Copies of all lines containing the string "Новости" are needed from the data below.

(MATERIAL PROVIDED Opens)

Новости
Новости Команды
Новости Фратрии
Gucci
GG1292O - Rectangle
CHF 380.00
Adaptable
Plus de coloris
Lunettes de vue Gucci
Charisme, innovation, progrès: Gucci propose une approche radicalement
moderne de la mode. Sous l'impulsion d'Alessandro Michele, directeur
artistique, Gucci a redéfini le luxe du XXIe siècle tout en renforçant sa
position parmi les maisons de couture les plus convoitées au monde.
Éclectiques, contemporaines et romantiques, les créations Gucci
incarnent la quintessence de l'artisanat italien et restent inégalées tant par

(MATERIAL PROVIDED Closes)

ANSWER BOX
Новости
Новости Команды
Новости Фратрии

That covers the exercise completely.